What the task requires >> Down to the last line, restate the records word for word, but not the pictures.

START Dataset extract

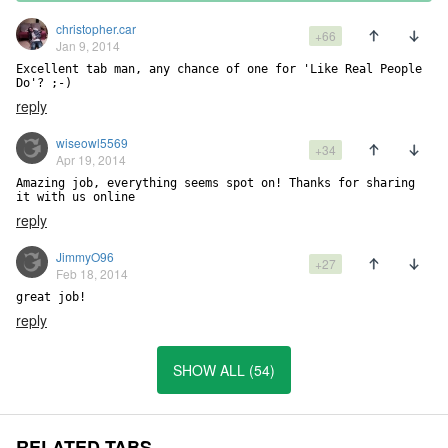
christopher.car
+66
Jan 9, 2014
Excellent tab man, any chance of one for 'Like Real People 
Do'? ;-)
reply
wiseowl5569
+34
Apr 19, 2014
Amazing job, everything seems spot on! Thanks for sharing 
it with us online
reply
JimmyO96
+27
Feb 18, 2014
great job!
reply
SHOW ALL (54)
RELATED TABS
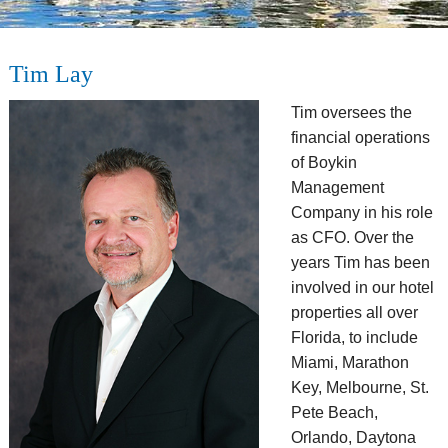
Tim Lay
Tim oversees the
financial operations
of Boykin
Management
Company in his role
as CFO. Over the
years Tim has been
involved in our hotel
properties all over
Florida, to include
Miami, Marathon
Key, Melbourne, St.
Pete Beach,
Orlando, Daytona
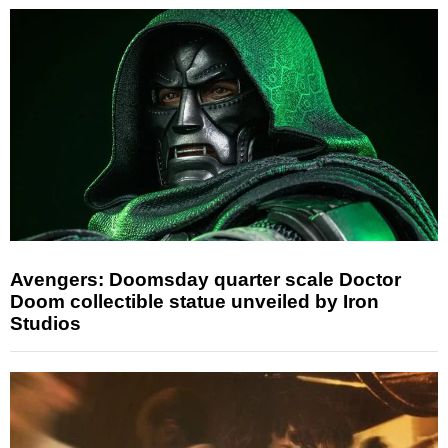
Avengers: Doomsday quarter scale Doctor
Doom collectible statue unveiled by Iron
Studios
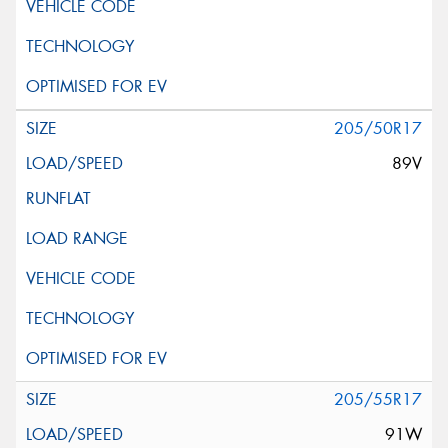
205/50R17
89V
205/55R17
91W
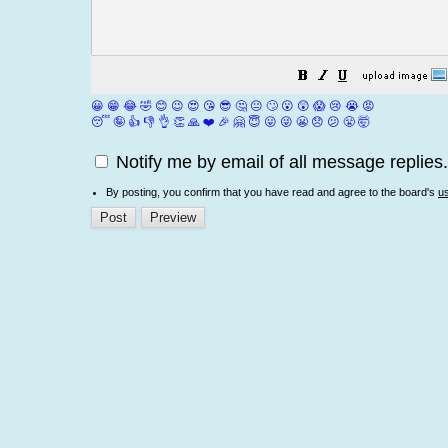
😀
😁
😂
🤣
😊
😉
😍
😘
😎
🤔
😐
🙄
😮
😲
😱
😢
😭
😡
😴
🤪
👍
👎
👌
👏
🙏
❤️
🎉
🤗
😇
😛
😜
😬
😞
😕
😤
🤯
Notify me by email of all message replies.
By posting, you confirm that you have read and agree to the board's
u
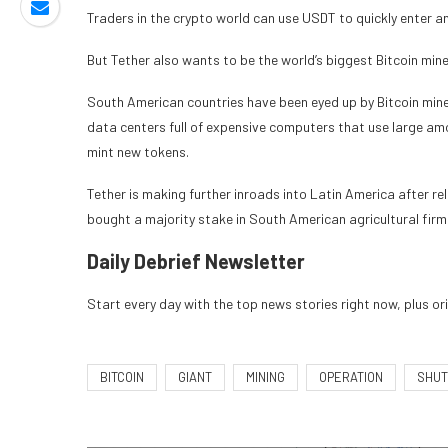
Traders in the crypto world can use USDT to quickly enter and
But Tether also wants to be the world’s biggest Bitcoin min
South American countries have been eyed up by Bitcoin miner
data centers full of expensive computers that use large amo
mint new tokens.
Tether is making further inroads into Latin America after
re
bought
a majority stake in South American agricultural fir
Daily Debrief
Newsletter
Start every day with the top news stories right now, plus or
BITCOIN
GIANT
MINING
OPERATION
SHUT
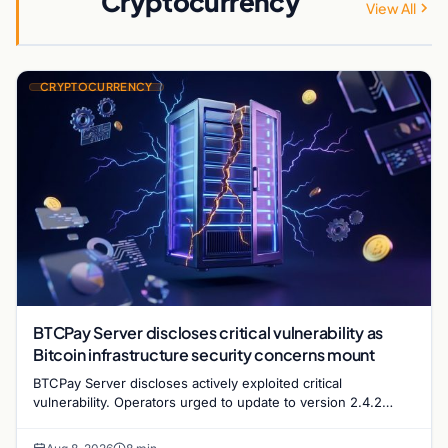
Cryptocurrency
View All
CRYPTOCURRENCY
BTCPay Server discloses critical vulnerability as
Bitcoin infrastructure security concerns mount
BTCPay Server discloses actively exploited critical
vulnerability. Operators urged to update to version 2.4.2
immediately or take servers offline amid Bitcoin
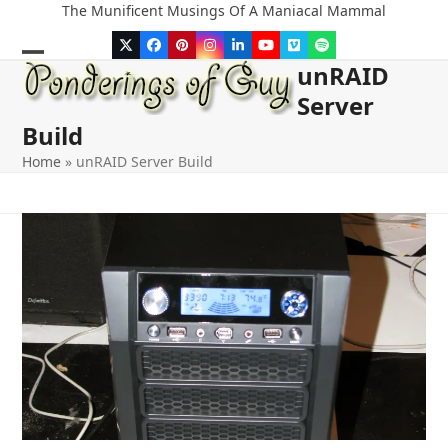
Skip
The Munificent Musings Of A Maniacal Mammal
to
Twitter
Facebook
Pinterest
Instagram
LinkedIn
YouTube
Vimeo
Spotify
content
unRAID
Open
Close
Server
mobile
mobile
Build
menu
menu
Home
»
unRAID Server Build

END Dataset extract

Result for this task >>
christopher.car
+66
Jan 9, 2014
Excellent tab man, any chance of one for 'Like Real People 
Do'? ;-)
reply
wiseowl5569
+34
Apr 19, 2014
Amazing job, everything seems spot on! Thanks for sharing 
it with us online
reply
JimmyO96
+27
Feb 18, 2014
great job!
reply
SHOW ALL (54)
RELATED TABS
Tim Lay
Tim oversees the
financial operations
of Boykin
Management
Company in his role
as CFO. Over the
years Tim has been
involved in our hotel
properties all over
Florida, to include
Miami, Marathon
Key, Melbourne, St.
Pete Beach,
Orlando, Daytona
Avengers: Doomsday quarter scale Doctor
Doom collectible statue unveiled by Iron
Studios
205/50R17
89V
205/55R17
91W
😀
😁
😂
🤣
😊
😉
😍
😘
😎
🤔
😐
🙄
😮
😲
😱
😢
😭
😡
😴
🤪
👍
👎
👌
👏
🙏
❤️
🎉
🤗
😇
😛
😜
😬
😞
😕
😤
🤯
Notify me by email of all message replies.
By posting, you confirm that you have read and agree to the board's
u
Traders in the crypto world can use USDT to quickly enter and
But Tether also wants to be the world’s biggest Bitcoin min
South American countries have been eyed up by Bitcoin miner
data centers full of expensive computers that use large amo
mint new tokens.
Tether is making further inroads into Latin America after
re
bought
a majority stake in South American agricultural fir
Daily Debrief
Newsletter
Start every day with the top news stories right now, plus or
BITCOIN
GIANT
MINING
OPERATION
SHUT
Cryptocurrency
View All
CRYPTOCURRENCY
BTCPay Server discloses critical vulnerability as
Bitcoin infrastructure security concerns mount
BTCPay Server discloses actively exploited critical
vulnerability. Operators urged to update to version 2.4.2
immediately or take servers offline amid Bitcoin
Skip
The Munificent Musings Of A Maniacal Mammal
to
Twitter
Facebook
Pinterest
Instagram
LinkedIn
YouTube
Vimeo
Spotify
content
unRAID
Open
Close
Server
mobile
mobile
Build
menu
menu
Home
»
unRAID Server Build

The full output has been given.